William Leavitt is part of a generation of Los Angeles artists integral to the development of Conceptual art in the 1960s and ‘70s. His multidisciplinary and distinctive body of work, comprising paintings, works on paper, installations, and screenplays, draws largely from the singular Modernist architecture of Southern California, often alienated from its native context and increasingly accompanied by mysterious, futuristic iconography. For his third exhibition at Greene Naftali, Leavitt presents two new series of paintings, each expanding on the artist’s conceptual concerns. The series Robots and Ruins maintains the temporal and spatial discontinuity that has leant surreal effect to the artist’s modernist motifs, here inhabiting a more ambiguous era and site. Another series, twelve paintings, identical in size, challenge conventions of display through the integration of chance in both subject matter and presentation, as Leavitt implements a system of predetermined images and wall arrangements.

Robots and Ruins originates from one of Leavitt’s screenplays. In the artist’s Southern California neighborhood, a modernist home was erected, only to have its construction stalled over the ensuing seven or eight years, giving the site the appearance of a modernist ruin. This impression resulted in a scene in Leavitt’s script with the modernist ruin, now inhabited by robots, transposed into a desert setting. The works of Robots and Ruins expand on these incongruities, positioning cyborgs and silhouettes laden with circuitry in a barren desert, filled with toppled architecture, CPUs, transformers, and resistors—imagery bearing signs of both the futuristic and the ancient. Leavitt’s formal strategies further compound this sense of estrangement and rupture.
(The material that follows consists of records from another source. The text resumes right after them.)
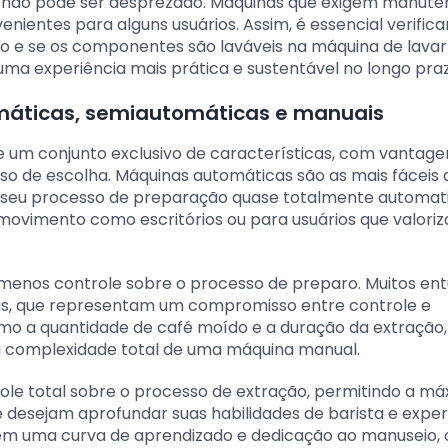
ue não pode ser desprezado. Máquinas que exigem manut
nientes para alguns usuários. Assim, é essencial verifica
o e se os componentes são laváveis na máquina de lavar 
 uma experiência mais prática e sustentável no longo pra
áticas, semiautomáticas e manuais
 um conjunto exclusivo de características, com vantage
o de escolha. Máquinas automáticas são as mais fáceis 
seu processo de preparação quase totalmente automati
 movimento como escritórios ou para usuários que valori
 menos controle sobre o processo de preparo. Muitos ent
s, que representam um compromisso entre controle e
omo a quantidade de café moído e a duração da extração,
a complexidade total de uma máquina manual.
ole total sobre o processo de extração, permitindo a m
ue desejam aprofundar suas habilidades de barista e expe
em uma curva de aprendizado e dedicação ao manuseio, 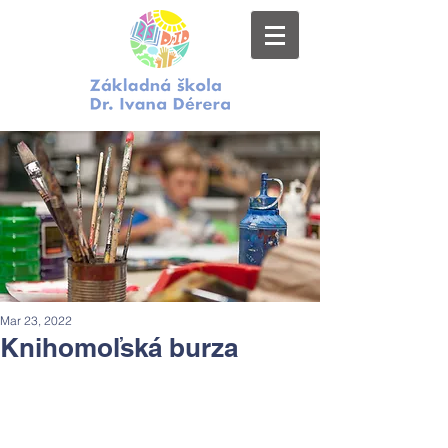
Mar 23, 2022
Knihomoľská burza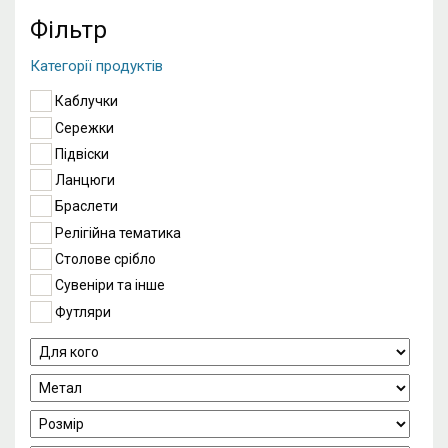
запитом:
Фільтр
Категорії продуктів
Каблучки
Сережки
Підвіски
Ланцюги
Браслети
Релігійна тематика
Столове срібло
Сувеніри та інше
Футляри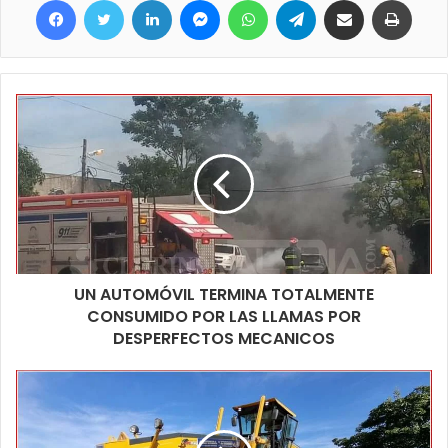
UN AUTOMÓVIL TERMINA TOTALMENTE
CONSUMIDO POR LAS LLAMAS POR
DESPERFECTOS MECANICOS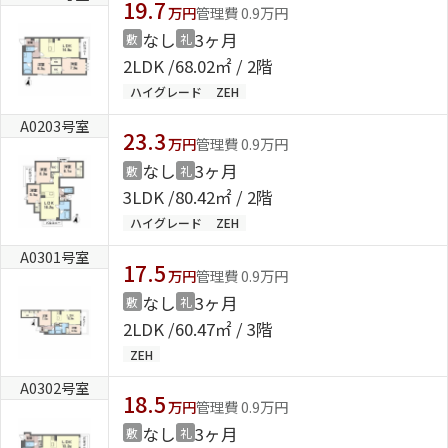
19.7
万円
管理費 0.9万円
なし
3ヶ月
敷
礼
2LDK
68.02㎡ / 2階
ハイグレード
ZEH
A0203号室
23.3
万円
管理費 0.9万円
なし
3ヶ月
敷
礼
3LDK
80.42㎡ / 2階
ハイグレード
ZEH
A0301号室
17.5
万円
管理費 0.9万円
なし
3ヶ月
敷
礼
2LDK
60.47㎡ / 3階
ZEH
A0302号室
18.5
万円
管理費 0.9万円
なし
3ヶ月
敷
礼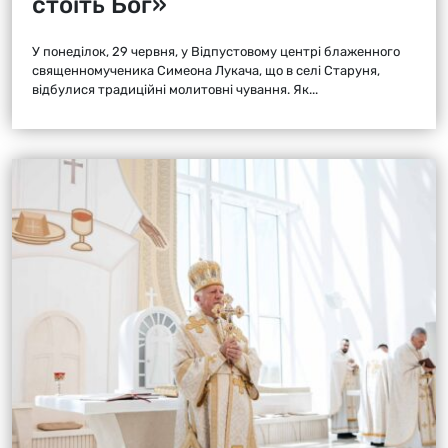
стоїть Бог»
У понеділок, 29 червня, у Відпустовому центрі блаженного
священномученика Симеона Лукача, що в селі Старуня,
відбулися традиційні молитовні чування. Як...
In a work done prior to either series and that inspired both, the horizontally oriented Sign Language (2018), emphatic gestures of shadowy figures appear to propel shifts across space and scale, variously situating its anonymous characters among classical ruins, industrial storage tanks, and railroad tracks, accompanied by a giant pair of unmoored dice.

For the second series, Leavitt applies a system of chance, at once rigorous and random. After selecting sixty words and objects from J.E. Cirlot’s A Dictionary of Symbols—the 1958 glossary of archetypes examined for their significance across cultures and disciplines—Leavitt transcribed the terms onto cards, drew every fifth one, and executed a painting of its content. Leavitt then drew from a second set of cards dictating both the wall arrangement of the twelve paintings and how they were to be grouped. Leavitt’s images are sourced from the internet, selected for their limited specificity, and isolated, surrounded with pregnant negative space as though awaiting the projection of further context. Associated through their randomly assigned groupings and sequence, the images become increasingly pictographic, illustrative of the instinct to project meaning even onto the entirely incidental.

Lastly, Leavitt presents the installation Sidereal Time (2014): a set of pillars, appearing both natural and manmade, support a large, circular rod. Seemingly collaborating to conduct an ambiguous force are a Doric column, a birch tree, a deliberate stack of rocks through which a small stream of water flows, and a fluorescent light enclosed in red curtains. Named for an alternative but still cosmologically based timekeeping system, measured against the stars rather than the sun, Sidereal Time demonstrates in three dimensions the temporal rupture of Leavitt’s paintings.